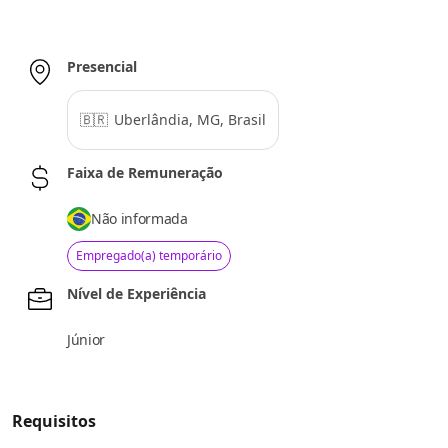
Presencial
🇧🇷
Uberlândia, MG, Brasil
Faixa de Remuneração
Não informada
Empregado(a) temporário
Nível de Experiência
Júnior
Requisitos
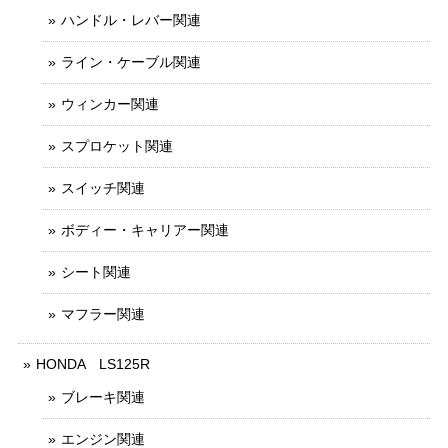
ハンドル・レバー関連
ライン・ケーブル関連
ウィンカー関連
スプロケット関連
スイッチ関連
ボディー・キャリアー関連
シート関連
マフラー関連
HONDA LS125R
ブレーキ関連
エンジン関連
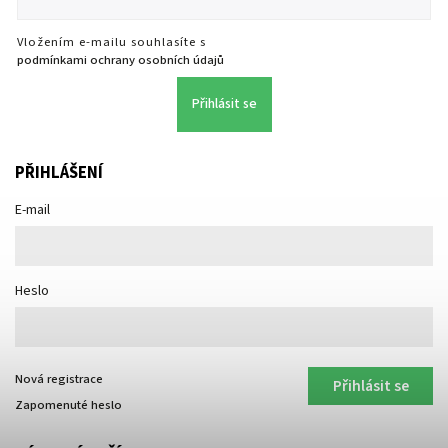
Vložením e-mailu souhlasíte s
podmínkami ochrany osobních údajů
Přihlásit se
PŘIHLÁŠENÍ
E-mail
Heslo
Nová registrace
Přihlásit se
Zapomenuté heslo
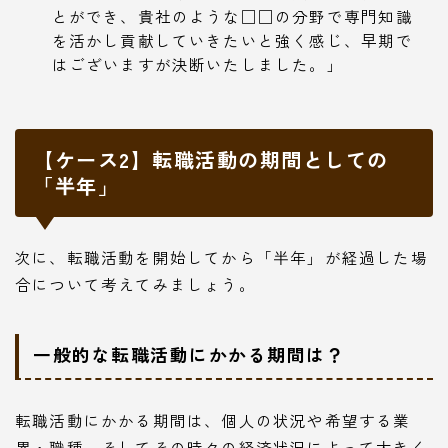
とができ、貴社のような□□の分野で専門知識
を活かし貢献していきたいと強く感じ、早期で
はございますが決断いたしました。」
【ケース2】転職活動の期間としての
「半年」
次に、転職活動を開始してから「半年」が経過した場
合について考えてみましょう。
一般的な転職活動にかかる期間は？
転職活動にかかる期間は、個人の状況や希望する業
界・職種、そしてその時々の経済状況によって大きく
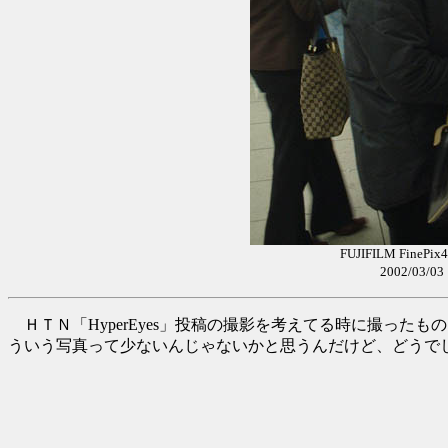
FUJIFILM Fin
2002/0
ＨＴＮ「HyperEyes」投稿の撮影を考えてる時に撮った
ういう写真って少ないんじゃないかと思うんだけど、どうで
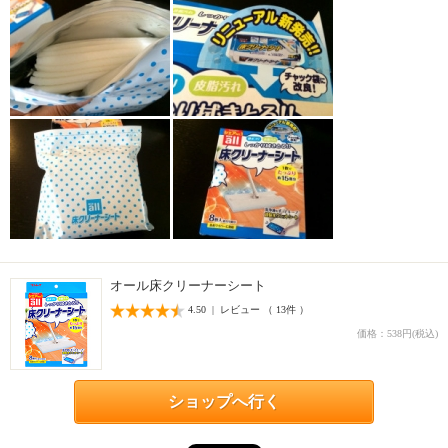
オール床クリーナーシート
4.50 | レビュー （ 13件 ）
価格：538円(税込)
ショップへ行く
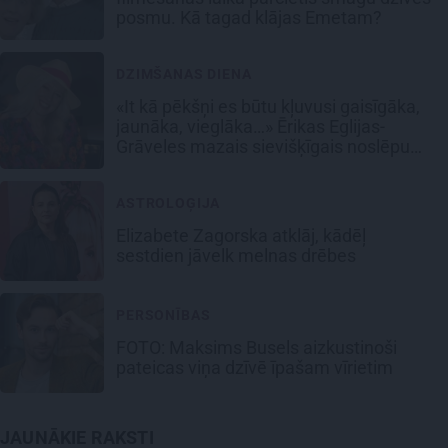
posmu. Kā tagad klājas Emetam?
DZIMŠANAS DIENA
«It kā pēkšņi es būtu kļuvusi gaisīgāka,
jaunāka, vieglāka…» Ērikas Eglijas-
Grāveles mazais sievišķīgais noslēpums
ASTROLOĢIJA
Elizabete Zagorska atklāj, kādēļ
sestdien jāvelk melnas drēbes
PERSONĪBAS
FOTO: Maksims Busels aizkustinoši
pateicas viņa dzīvē īpašam vīrietim
JAUNĀKIE RAKSTI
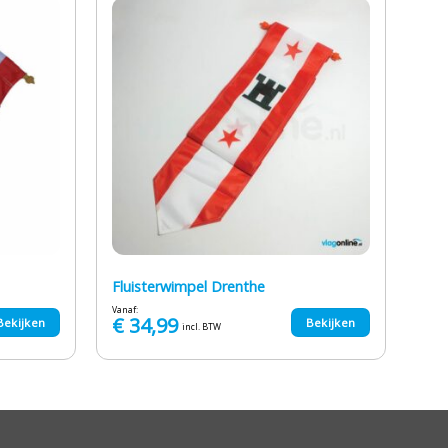
Fluisterwimpel Drenthe
Vanaf:
€
34,99
Bekijken
Bekijken
incl. BTW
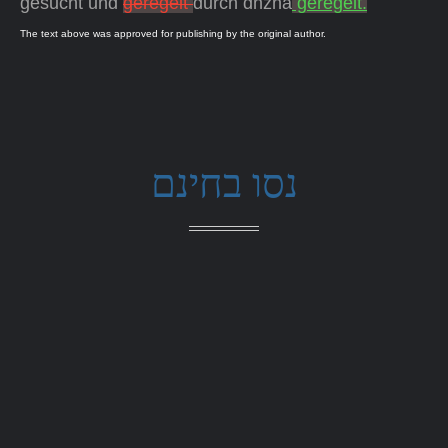
gesucht und
geregelt
durch dnzna
geregelt.
The text above was approved for publishing by the original author.
נסו בחינם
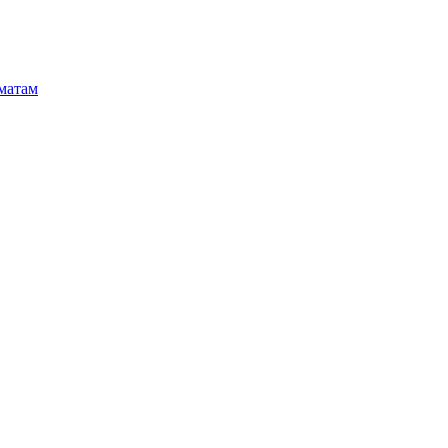
матам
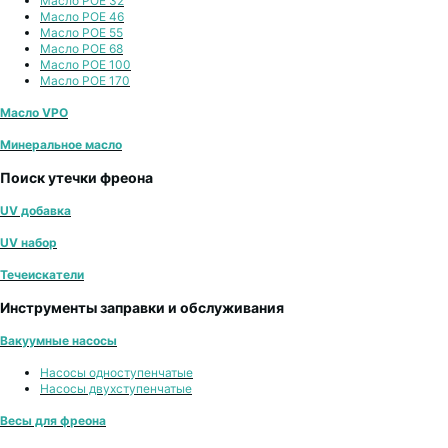
Масло POE 32
Масло POE 46
Масло POE 55
Масло POE 68
Масло POE 100
Масло POE 170
Масло VPO
Минеральное масло
Поиск утечки фреона
UV добавка
UV набор
Течеискатели
Инструменты заправки и обслуживания
Вакуумные насосы
Насосы одноступенчатые
Насосы двухступенчатые
Весы для фреона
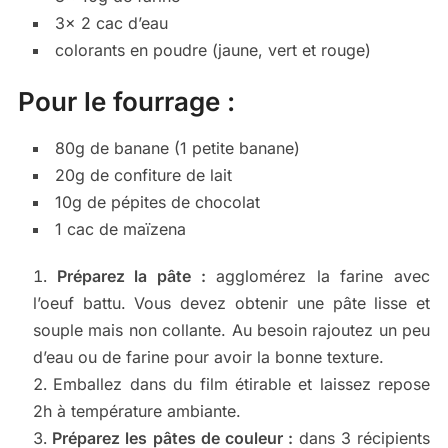
3x 2 cac d’eau
colorants en poudre (jaune, vert et rouge)
Pour le fourrage :
80g de banane (1 petite banane)
20g de confiture de lait
10g de pépites de chocolat
1 cac de maïzena
Préparez la pâte :
agglomérez la farine avec
l’oeuf battu. Vous devez obtenir une pâte lisse et
souple mais non collante. Au besoin rajoutez un peu
d’eau ou de farine pour avoir la bonne texture.
Emballez dans du film étirable et laissez repose
2h à température ambiante.
Préparez les pâtes de couleur :
dans 3 récipients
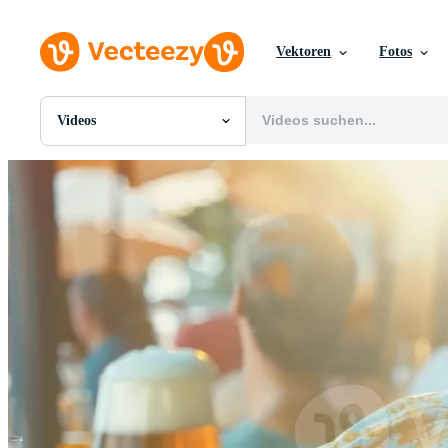
Vektoren
Fotos
Videos
Alle Bilder
Fotos
PNGs
PSDs
SVGs
Vorlagen
Vektoren
Videos
Motion Graphics
Redaktionelle Bilder
Redaktionelle Ereignisse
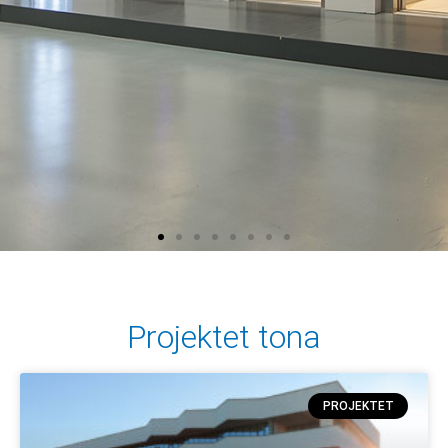
Projektet tona
PROJEKTET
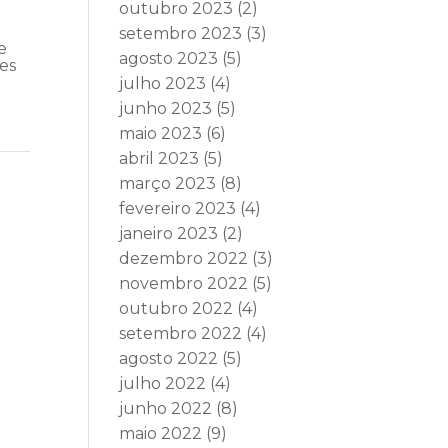
outubro 2023
(2)
setembro 2023
(3)
e
agosto 2023
(5)
ões
julho 2023
(4)
junho 2023
(5)
maio 2023
(6)
abril 2023
(5)
março 2023
(8)
fevereiro 2023
(4)
janeiro 2023
(2)
dezembro 2022
(3)
novembro 2022
(5)
outubro 2022
(4)
setembro 2022
(4)
agosto 2022
(5)
julho 2022
(4)
junho 2022
(8)
maio 2022
(9)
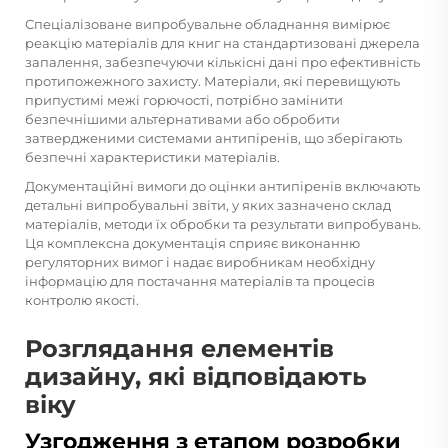
Спеціалізоване випробувальне обладнання вимірює
реакцію матеріалів для книг на стандартизовані джерела
запалення, забезпечуючи кількісні дані про ефективність
протипожежного захисту. Матеріали, які перевищують
припустимі межі горючості, потрібно замінити
безпечнішими альтернативами або обробити
затвердженими системами антипіренів, що зберігають
безпечні характеристики матеріалів.
Документаційні вимоги до оцінки антипіренів включають
детальні випробувальні звіти, у яких зазначено склад
матеріалів, методи їх обробки та результати випробувань.
Ця комплексна документація сприяє виконанню
регуляторних вимог і надає виробникам необхідну
інформацію для постачання матеріалів та процесів
контролю якості.
Розглядання елементів
дизайну, які відповідають
віку
Узгодження з етапом розробки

┄┄┄┄┄┄┄┄┄┄

* _Description of the task_
Only the lines from the top of the data through the line with "ＨＴＮ「HyperEyes」投稿の撮影を考えてる時に撮った" should be quoted, exactly and with both ends kept; skip the pictures.

* _Exercise response_
Presencial
🇧🇷
Uberlândia, MG, Brasil
Faixa de Remuneração
Não informada
Empregado(a) temporário
Nível de Experiência
Júnior
Requisitos
ハンドル・レバー関連
ライン・ケーブル関連
ウィンカー関連
スプロケット関連
スイッチ関連
ボディー・キャリアー関連
シート関連
マフラー関連
HONDA LS125R
ブレーキ関連
エンジン関連
Vložením e-mailu souhlasíte s
podmínkami ochrany osobních údajů
Přihlásit se
PŘIHLÁŠENÍ
E-mail
Heslo
Nová registrace
Přihlásit se
Zapomenuté heslo
とができ、貴社のような□□の分野で専門知識
を活かし貢献していきたいと強く感じ、早期で
はございますが決断いたしました。」
【ケース2】転職活動の期間としての
「半年」
次に、転職活動を開始してから「半年」が経過した場
合について考えてみましょう。
一般的な転職活動にかかる期間は？
転職活動にかかる期間は、個人の状況や希望する業
界・職種、そしてその時々の経済状況によって大きく
FUJIFILM Fin
2002/0
ＨＴＮ「HyperEyes」投稿の撮影を考えてる時に撮った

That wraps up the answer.